The GBP/USD rose to as much as 1.6581 during the day in London, according to Bloomberg. This represented an 0.8 percent increase, which was the largest single-session gain since Nov. 13. One major factor that was cited as helping to push the value of this currency pair higher was speculation that as the U.K. economic recovery picks up steam, Mark Carney, governor for the Bank of England, might have a hard time keeping benchmark borrowing rates at their current low levels.

Carney has pledged to keep interest rates low

The BOE governor has stated previously that interest rates will experience slight increases at most, the media outlet reported. While Carney has promised that borrowing costs will not rise significantly, the U.K. central bank indicated on Feb. 12 that in 2015, interest rates could climb higher, according to Reuters. At the same time, the financial institution upgraded its predictions for the economic growth of the European nation.

Individuals were motivated to take part in forex trading and purchase the sterling as a result of anticipation that in the last six months of next year, the BOE could increase its borrowing costs, the media outlet reported. One market expert noted that the skepticism of Carney’s pledge to keep interest rates low was reflected in the actions of market participants who trade currencies, according to Bloomberg.

Expert notes skepticism of Carney’s promise

“The market at the moment is just not willing to trust Carney when he says rates will stay low,” Kathleen Brooks, who works in London at Forex.com as European research director, told the news source. “The market may challenge the Bank of England to just be more specific and not just expect us to believe they are not going to hike interest rates.”

Speculation that these borrowing costs will push higher as the European nation’s economy continues to improve has contributed to the Sterling appreciating relative to many currencies in the last 12 months, the media outlet reported. Data contained in the Bloomberg Correlation-Weighted Indexes has revealed that during this period, the British pound has had the best performance of any of the 10 currencies contained in this measure.

Impact of Fed speculation

Another factor that has played a key role in forex trading and the value of the GBP/USD is the speculation that surrounds the future policies of the Federal Reserve. The decisions of the Federal Open Market Committee have generated substantial visibility recently, as many market participants have been scrutinizing the statements of the officials working for this financial institution in an attempt to gain better insight into the timeline that will be used for lowering quantitative easing.

Janet Yellen, who recently became the chair of the Fed, testified before Washington lawmakers on Feb. 11, providing a view of the U.S. economy that seemed optimistic, Bloomberg reported. She said that the nation’s economic expansion is not in jeopardy as a result of the volatility that the global financial system has suffered lately.

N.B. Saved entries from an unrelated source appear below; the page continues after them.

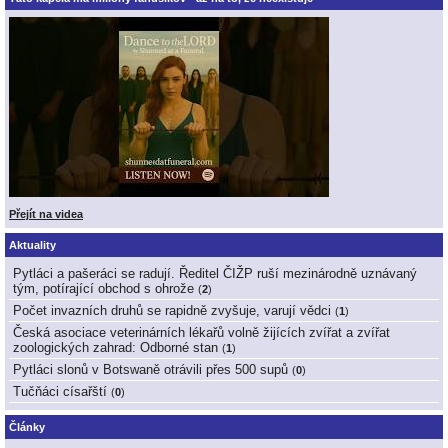
Přejít na videa
Aktuality
Pytláci a pašeráci se radují. Ředitel ČIŽP ruší mezinárodně uznávaný
tým, potírající obchod s ohrože
(
2
)
Počet invazních druhů se rapidně zvyšuje, varují vědci
(
1
)
Česká asociace veterinárních lékařů volně žijících zvířat a zvířat
zoologických zahrad: Odborné stan
(
1
)
Pytláci slonů v Botswaně otrávili přes 500 supů
(
0
)
Tučňáci císařští
(
0
)
Články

The government official said that she will need more data before making any judgments about the labor market, and predicted that inflation will probably increase, according to the news source. One market expert forecasted that since the FOMC has started lowering its bond purchases, this tapering will probably not slow down without there being a good reason.

“It seemed like it was a long, hard decision to start tapering, and I think they’re loath to stop it unless they have a good reason,” Dana Saporta, who works for Credit Suisse Securities in New York as director of U.S. economic research, told the media outlet. “Unless we have a longer period of disappointing data or greater market turbulence, the Fed is still on track to taper” bond purchases by roughly $10 billion at every meeting.

The central bank recently made two reductions to its regimen of bond purchases. The Fed started buying $65 billion worth of debt-based securities starting this month. In January, it lowered its pace of asset purchases to $75 billion billion per month. Until the start of 2014, the central bank had been buying $85 billion worth of these financial instruments every month since 2012.

Yellen indicated that she planned to reduce these bond purchases at a moderate pace going forward, stating in her testimony that she would lower these transactions in “measured steps,” Bloomberg reported. This plan could combine with the inevitable raising of interest rates by the BOE to have an impact on forex trading, and motivate those who take part in such activities to push the GBP/USD higher still.